BEOWULF QUESTIONS I
1. How does the first sentence of the poem relate to our discussion of Anglo-Saxon society? What do you think the word "princes" means here?
2. What might be the significance of taking away mead-benches?
3. Why is God invoked early in the poem? What is the function of the invocation?
4. What is middle-earth? Why might the poet use this term?
5. We have said that the poet (scop) did not follow a linear path in his narrative. Find places in the several two pages where he abandons chronology? Does he gain anything by this?
6. How does the poet explain the existence of Grendel?
7. What are some of the appositives the poet gives to Hrothgar? What kind of a person do they reveal?
1. How does the poet explain Grendel's actions? What types of names does he give the monster?
2. To whom do the pagan vikings turn for help in their misery?
3. What is the "swan's road"? What does the sentence mean that reads: "Very little did wise men blame him for that adventure, though he was dear to them"?
4. What type of greeting do Beowulf and his fifteen thanes receive when they land on Denmark? Why are they greeted this way?
5. What are some names given to Beowulf and how do they characterize him?
1. Often, the reading is difficult because the antecedent to a pronoun is not what one might expect. Find some places where the word "he" is used to refer to someone different than the person you might expect. Tell what clues you use to decide who "he" or "him" refers to.
2. What conditions are laid upon Beowulf's men for their being admitted to the presence of Hrothgar? What do these conditions imply?
3. Of what does Beowulf boast? How does his boast become a vow?
4. The oral-formula "Fate always goes as it must" tells us what about the philosophy of the Norsemen?
5. What seems to be the purpose of Hrothgar's speech to Beowulf?
6. What purpose does Unferth's challenge to Beowulf seem to have?
7. Beowulf claims, "Fate often saves an undoomed man when his courage is good?" What connection might you make between this saying and Tolkien's reading of the poem?
1. How is Wealtheow characterized by the poet?
2. Who is the King of Glory that the poet refers to?
3. Beowulf boasts as he prepares to fight Grendel. Besides being a vow to battle with Grendel, what other purpose(s) might the boast serve?

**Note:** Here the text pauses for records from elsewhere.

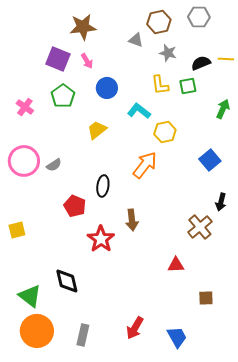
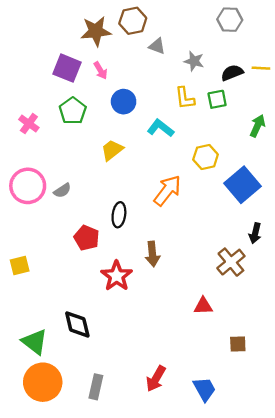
brown hexagon: (159, 22) -> (133, 21), moved
yellow hexagon: (165, 132) -> (206, 157), moved
blue square: (210, 160) -> (242, 185), size x1.4

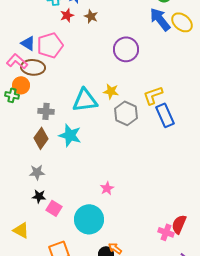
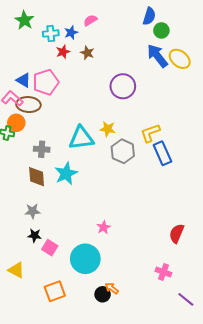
cyan star: (70, 135) -> (66, 174), turned 30
brown diamond: (41, 138) -> (37, 177), turned -40
red semicircle: (179, 224) -> (177, 233), moved

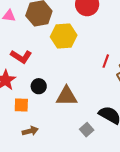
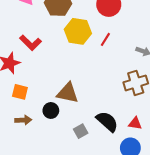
red line: (106, 61) -> (105, 39), moved
black circle: (39, 86) -> (51, 110), moved

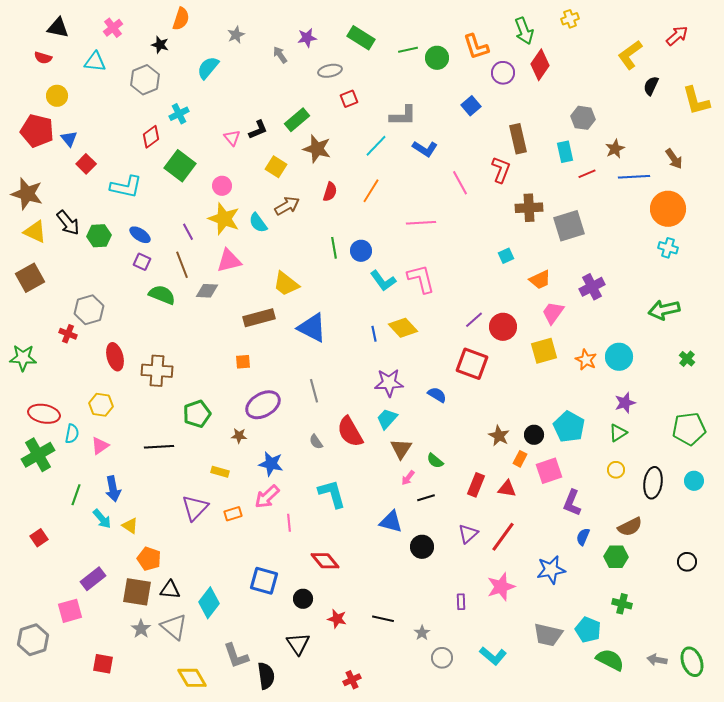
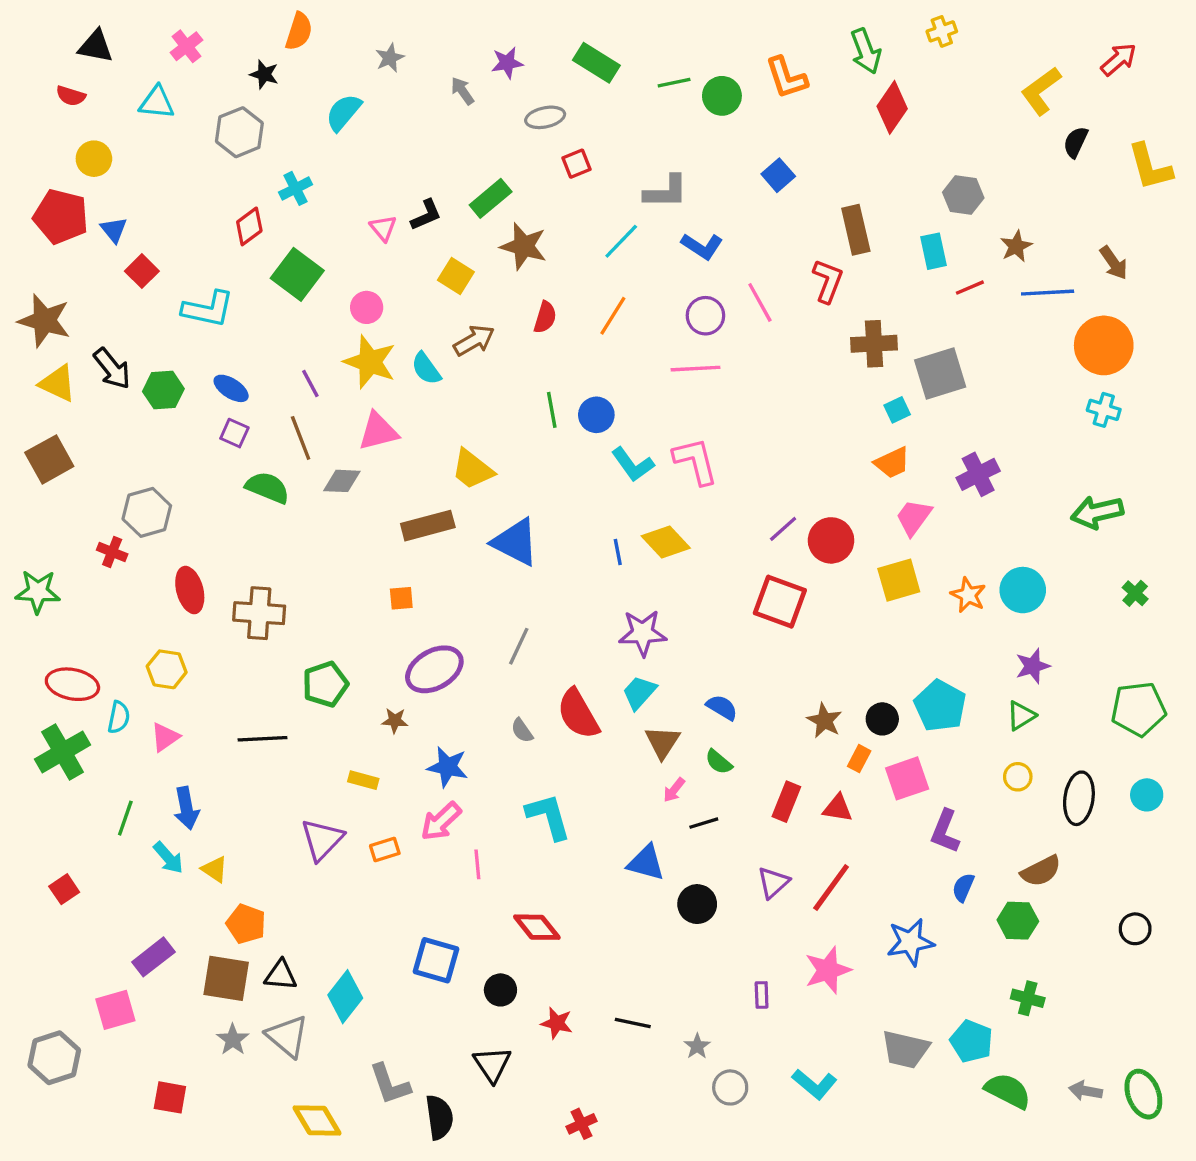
purple circle: (503, 73) -> (705, 316), moved
cyan square: (506, 256) -> (897, 410), moved
gray line: (314, 391) -> (519, 646), turned 40
blue semicircle: (437, 395) -> (722, 707), moved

4. Why doesn't the poet have Beowulf act faster to save the man Grendel kills?
5. Why might Beowulf have chosen to wrestle with Grendel?
6. What parallels does the poet seem to create between Grendel and Beowulf?
1. Why, in the middle of celebrating Beowulf's victory over Grendel, does the scop (the poet) tell the story of Sigemund? Note that Waels is Volsungr, Sigemund's father and grandfather of Sigfried, greatest of the Germanic heroes.
2. How does the horse race function in the poem?
3. At times the speaker interrupts the tale with "gnomic utterances," wise sayings that provide advice for his listeners. Find at least one of these. How does it relate to the story?
4. How does Hrothgar show his generosity after Beowulf's victory?
5. Reconstruct the story of Finnsburg as it is related here, perhaps drawing a diagram to show the principle players and how they were related. How is the story related to the main story?
6. What seems to be Wealtheow's anxiety about her sons?
1. What seems to be the purpose in recounting Grendel's and his mother's history?
2. Who lends his sword to Beowulf when he goes to fight in the mere, and what do the poet's comments reveal about him?
3. What enables Beowulf to kill Grendel's mother and why might it do so when Hrunting does not?
4. Hrothgar's "sermon" follows his remarks on Heremod? What does the scop accomplish with the story of Heremod and with Hrothgar's "sermon" to Beowulf?